Le rôle de l'administration est aussi resté prééminent, depuis les inscriptions sur les listes électorales jusqu'à la publication des listes d'électeurs et des bureaux de vote, en passant par la distribution des cartes d'électeurs. En outre, pour l'élection présidentielle, c'est le ministre de l'Administration territoriale qui juge de la recevabilité des candidatures. Or, l'administration et la justice n'ont jamais fait preuve de neutralité dans le jeu politique; elles laissent l'image d'être à la solde du RDPC. On peut donc comprendre que le SDF, l'UNDP, l'UDC et le MLJC aient déclaré: "pas d'élections sans bonnes lois".

Le vote du MDP


D'autres leaders politiques, de l'opposition extraparlementaire, ont porté un jugement similaire sur la loi électorale. Ils iront pourtant aux élections. Ainsi Samuel Eboua, ancien secrétaire général de la présidence de la République, président du Mouvement pour la démocratie et le progrès (MDP), qui bénéficiera du soutien annoncé d'une dizaine d'autres partis de relative importance. Ce choix cristallise nombre de critiques, comme le risque de servir de faire-valoir à une élection dont les règles du jeu sont pipées.
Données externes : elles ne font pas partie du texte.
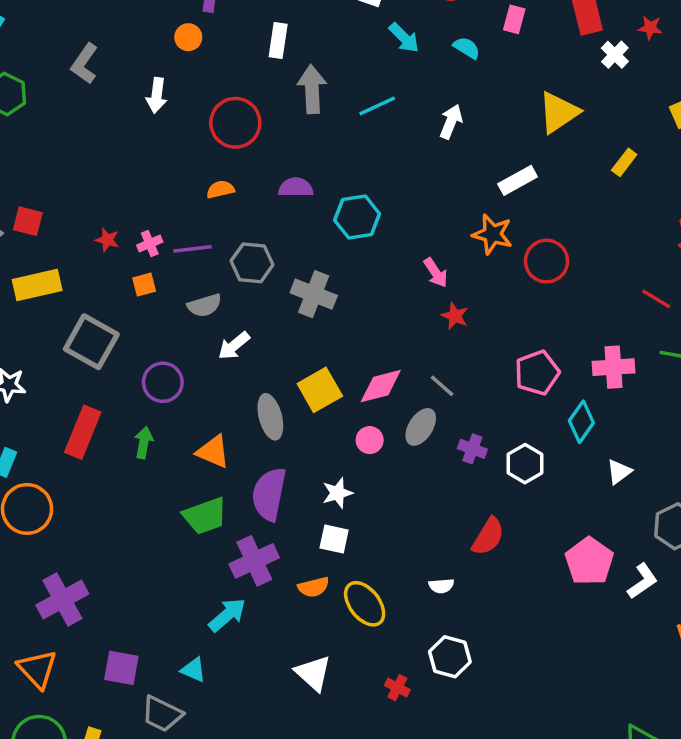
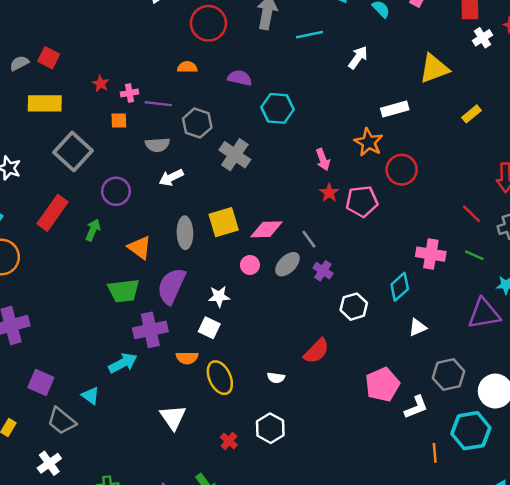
pink pentagon: (537, 373) -> (362, 201), moved
purple cross: (472, 449) -> (323, 271), moved

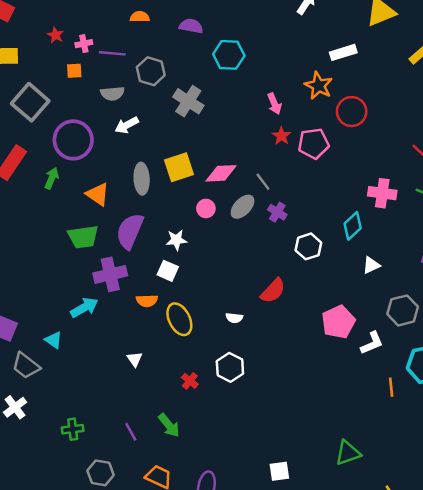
purple circle: (116, 191) -> (73, 140), size x1.4
white triangle: (173, 417) -> (135, 359), size x0.6

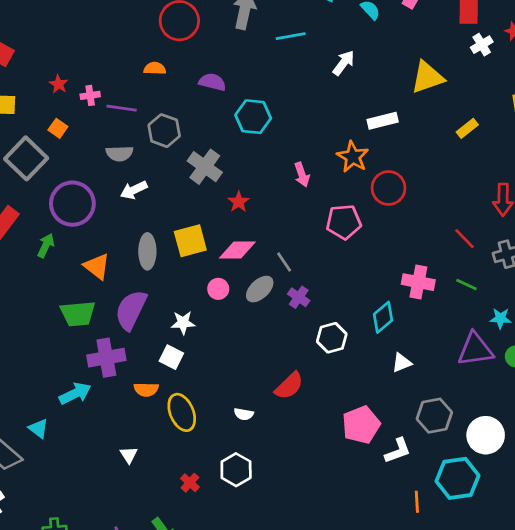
orange square: (74, 71) -> (58, 128), moved, turned 35
red star: (281, 136) -> (239, 202), moved

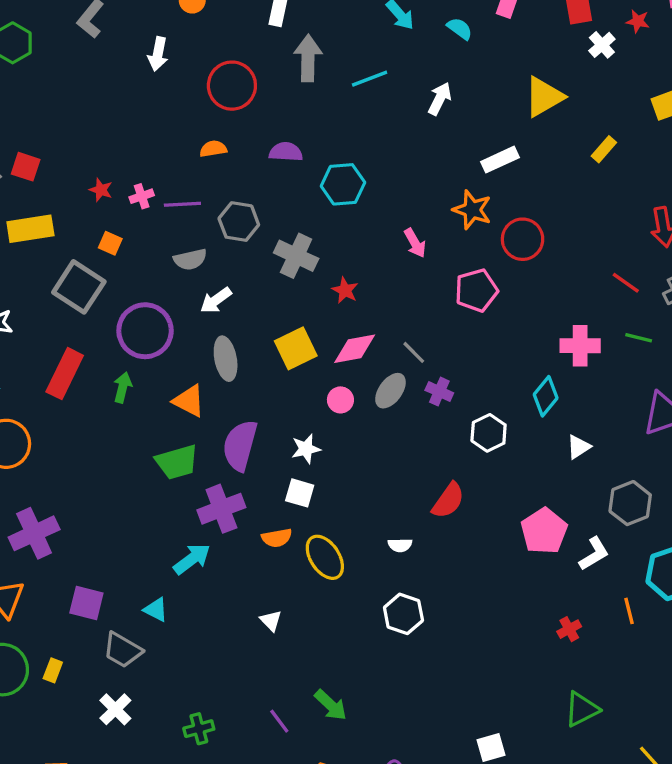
gray ellipse: (147, 251) -> (226, 359), moved
red cross: (190, 483) -> (569, 629), moved, turned 30

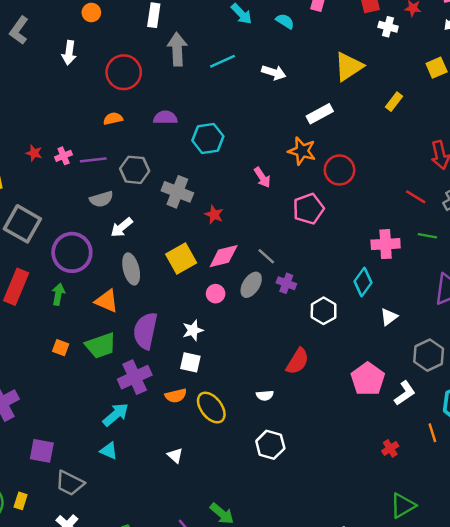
white cross: (602, 45) -> (388, 27), turned -30
white arrow: (440, 99) -> (274, 73), turned 85
orange square: (110, 243) -> (61, 348), moved
cyan triangle: (156, 610) -> (109, 451), moved

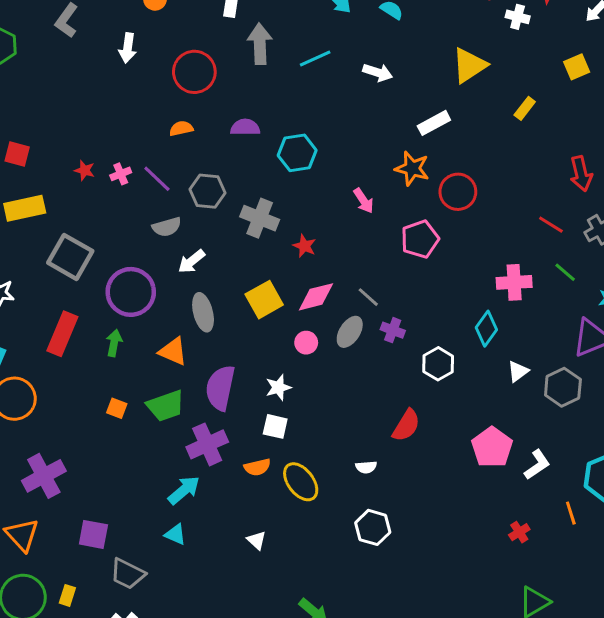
purple line: (93, 160) -> (157, 179), turned 50
green line: (427, 236) -> (565, 272), turned 30
gray hexagon: (429, 355) -> (563, 387), moved

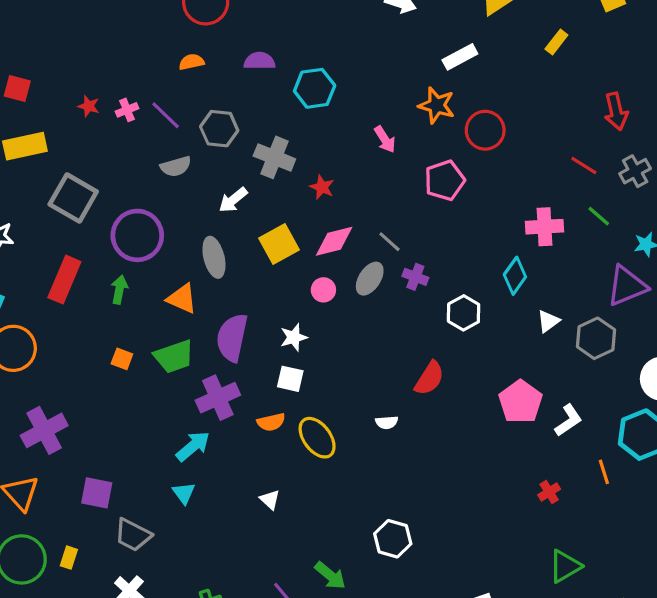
white arrow: (191, 261) -> (233, 200), moved
white hexagon: (373, 527) -> (393, 539), moved
cyan triangle: (175, 534) -> (184, 493), turned 30

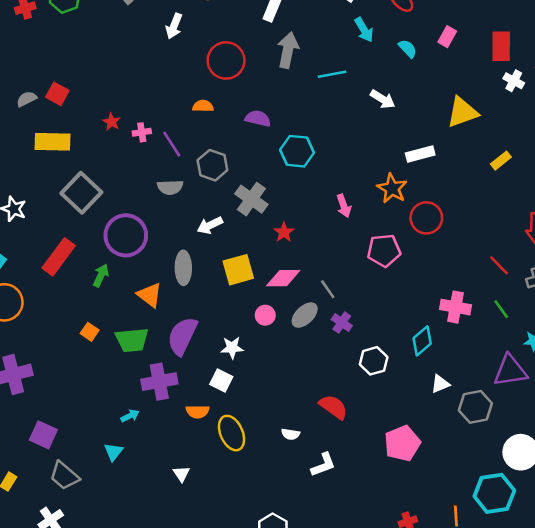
red semicircle: (429, 378) -> (333, 407), turned -100
white L-shape: (568, 420) -> (323, 465), moved
cyan arrow: (193, 446) -> (130, 416), size x0.6

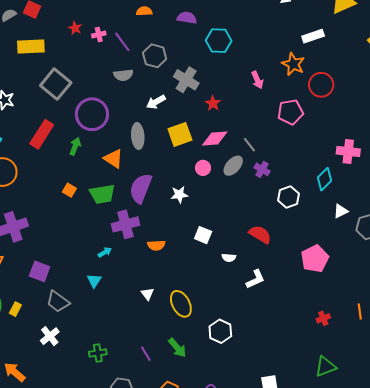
white square: (221, 380) -> (203, 235), moved
yellow ellipse: (232, 433) -> (181, 304), moved

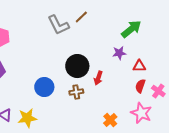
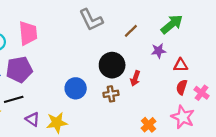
brown line: (81, 17) -> (131, 31), moved

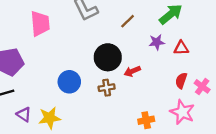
pink trapezoid: (28, 33) -> (40, 24), moved
red triangle: (181, 65) -> (181, 48), moved
red arrow: (135, 78) -> (132, 71), turned 48
orange cross: (149, 125) -> (146, 120), turned 32

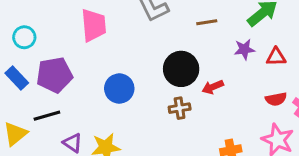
brown line: (128, 21) -> (207, 22), turned 35
red semicircle: (181, 81) -> (276, 99), turned -119
blue circle: (69, 82) -> (119, 89), moved

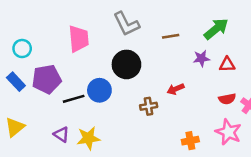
black circle: (181, 69) -> (126, 64), moved
black line: (47, 116) -> (74, 99), moved

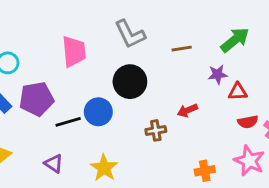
red triangle: (227, 64) -> (238, 92), moved
yellow star: (88, 138) -> (104, 168), moved, turned -30

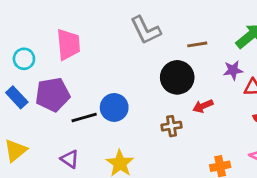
pink trapezoid: (74, 51) -> (68, 44), moved
black circle: (130, 82) -> (177, 77), moved

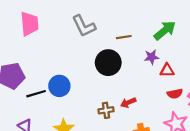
pink trapezoid: (68, 44) -> (29, 24), moved
red arrow: (203, 106) -> (128, 103), moved
brown cross: (171, 126) -> (106, 110), moved

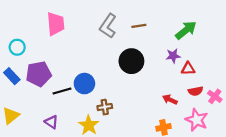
gray L-shape: (84, 26) -> (108, 26), turned 60
brown line: (124, 37) -> (139, 26), moved
red arrow: (128, 103) -> (170, 100), moved, turned 48
brown cross: (106, 110) -> (105, 107), moved

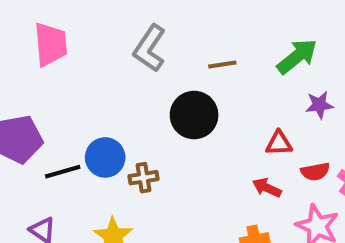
brown line: (139, 26) -> (222, 65), moved
purple star: (173, 56) -> (319, 105), moved
red triangle: (188, 69) -> (279, 143), moved
brown cross: (105, 107) -> (144, 178), moved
Le candidat déclaré ne s'est pas découragé pour autant. "Le boycott est certes l'une des armes dont l'opposition peut se servir pour exercer des pressions sur le régime, a affirmé Samuel Eboua, mais je ne pense pas que ce soit la meilleure ou la plus efficace pour résoudre le problème politique camerounais. Le régime du président Biya prive un grand nombre de Camerounais de leur droit de citoyen, en refusant de les inscrire sur les listes électorales, en ne leur remettant pas les cartes d'électeurs. Faut-il que, de son côté, l'opposition prive ces mêmes Camerounais de leur droit et devoir de vote lors d'une élection capitale comme celle qui aura lieu le 12 octobre prochain, quand bien même nous connaissons les conditions dans lesquelles ces élections se dérouleront?" Et de conclure: "Laissons le peuple sanctionner, dans un sens ou dans l'autre, la gestion du pays par ceux qui nous gouvernent, pour mettre une fois de plus en évidence la mauvaise foi du régime. Cela fait aussi partie de l'apprentissage de la démocratie".

Craintes


Parmi ceux qui trouvent quelque justification au scrutin, il y a Paul Biya, candidat sortant, investi par le RDPC. Sur le papier, sa réélection ne fait pas l'ombre d'un doute. Il dispose de grands moyens financiers, utilisera à sa guise l'administration, la justice et les médias d'Etat où se trouvent des fonctionnaires, carriéristes avant tout. On assistera, en l'absence des principaux leaders de l'opposition, à une élection sans grand intérêt. Et si, en plus, le taux d'abstention venait à être important, il y a fort à parier que sa réélection souffrirait d'un déficit de légitimité, dont on ne peut prédire les conséquences sur le pays.

Ici et là, déjà, les craintes s'expriment sur l'après-élection avec les risques de violence, d'accroissement de l'insubordination des citoyens à l'égard de l'Etat et de désobéissance civile, comme on en a connus dans le passé. Le cardinal Christian Tumi, archevêque de Douala, a fait connaître ses inquiétudes à l'approche de cette échéance importante: "En 1992, j'étais parmi ceux qui n'étaient pas d'accord avec les partis d'opposition refusant de participer aux élections législatives de cette année-là. Peut- être avaient-ils raison après tout. Aujourd'hui, je ne suis pas sûr de les encourager à participer àl'élection présidentielle du 12 octobre 1997. On a l'impression que l'élection du prochain chef de l'Etat risque de se faire par acclamation! J'ai peur. Mais je ne suis pas pessimiste. Faisons tout pour éviter ce qui se passe ailleurs. Toutes les conditions sont plus ou moins remplies pour que le désordre civil qui règne dans la sous- région se propage chez nous".